Regarding the first quote: It helps to be aware of the ways in which our own sensibilities are already unchosen. Then choosing to cultivate them is a means to understanding and using them. Acknowledging a frame helps to focus and engage, without closing off the outside. A writer who focuses on writing well in English is not going to think of himself as being in opposition to one who writes well in Japanese even though they would never want to change languages.
Regarding the second: Those who enthuse about the ‘idea’ of diversity are not the same as those who live it. Generalized and vague (intellectually and musically) “World Music” is ubiquitous on the what the first commenter above calls the monocultural upper west side. The hybrid cultures of Queens are culturally very specific. The people who inhabit it develop a connoisseurs pleasure in their experience. The UWS sensibility- less experiential- is voyeuristic by comparison.

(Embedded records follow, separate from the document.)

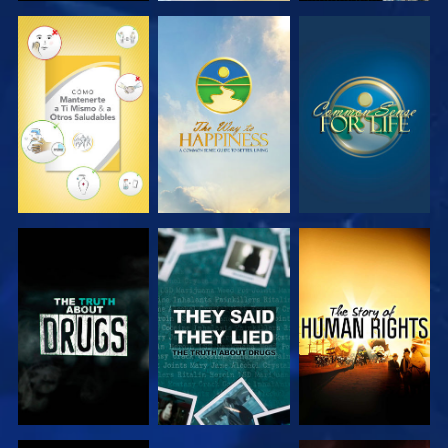
VE
VE
VE
VE
VE
VE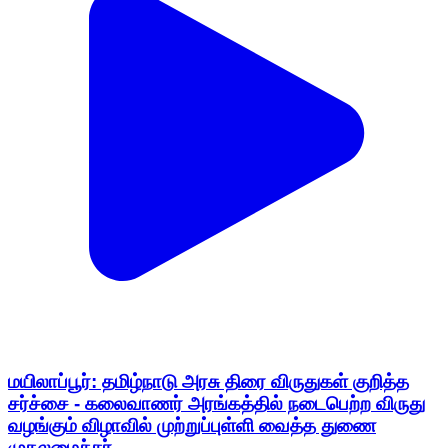
மயிலாப்பூர்: தமிழ்நாடு அரசு திரை விருதுகள் குறித்த
சர்ச்சை - கலைவாணர் அரங்கத்தில் நடைபெற்ற விருது
வழங்கும் விழாவில் முற்றுப்புள்ளி வைத்த துணை
முதலமைச்சர்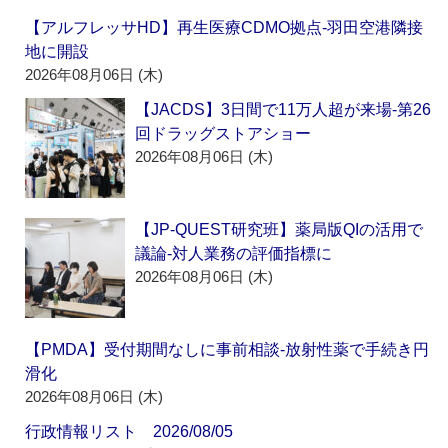
【アルフレッサHD】再生医療CDMO拠点‐羽田空港隣接
地に開設
2026年08月06日 (木)
【JACDS】3日間で11万人超が来場‐第26
回ドラッグストアショー
2026年08月06日 (木)
【JP-QUEST研究班】薬局版QIの活用で
議論‐対人業務の評価指標に
2026年08月06日 (木)
【PMDA】受付期間なしに事前相談‐放射性薬で手続き円
滑化
2026年08月06日 (木)
行政情報リスト 2026/08/05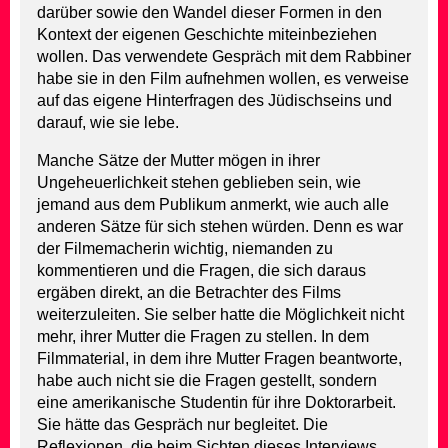
darüber sowie den Wandel dieser Formen in den
Kontext der eigenen Geschichte miteinbeziehen
wollen. Das verwendete Gespräch mit dem Rabbiner
habe sie in den Film aufnehmen wollen, es verweise
auf das eigene Hinterfragen des Jüdischseins und
darauf, wie sie lebe.
Manche Sätze der Mutter mögen in ihrer
Ungeheuerlichkeit stehen geblieben sein, wie
jemand aus dem Publikum anmerkt, wie auch alle
anderen Sätze für sich stehen würden. Denn es war
der Filmemacherin wichtig, niemanden zu
kommentieren und die Fragen, die sich daraus
ergäben direkt, an die Betrachter des Films
weiterzuleiten. Sie selber hatte die Möglichkeit nicht
mehr, ihrer Mutter die Fragen zu stellen. In dem
Filmmaterial, in dem ihre Mutter Fragen beantworte,
habe auch nicht sie die Fragen gestellt, sondern
eine amerikanische Studentin für ihre Doktorarbeit.
Sie hätte das Gespräch nur begleitet. Die
Reflexionen, die beim Sichten dieses Interviews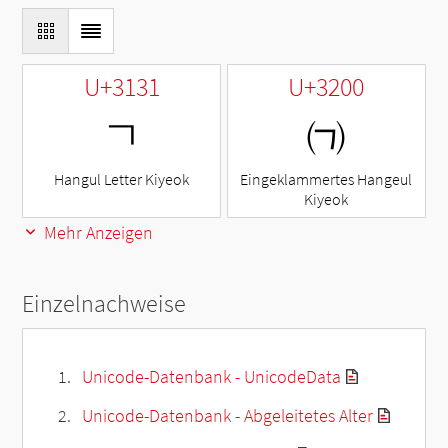
U+3131
U+3200
ㄱ
㈀
Hangul Letter Kiyeok
Eingeklammertes Hangeul
Kiyeok
Mehr Anzeigen
Einzelnachweise
Unicode-Datenbank - UnicodeData
Unicode-Datenbank - Abgeleitetes Alter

There’s also a very important difference between a culture that values individualist invention and one that values fluency. People who spend all their time inventing new musical instruments rarely take the time to learn how to play them well. This all ties into my recent rantings on this site about MIT sponsored theories of cultural production as invention vs the role played in our culture of the actually existing arts, whether the Sopranos or Philip Roth. Roth being my standard example in this context of someone who who assumes that culture is always something you can’t choose, for better, worse, or both, and that art is first engaged observation and then description. Invention is last on the list.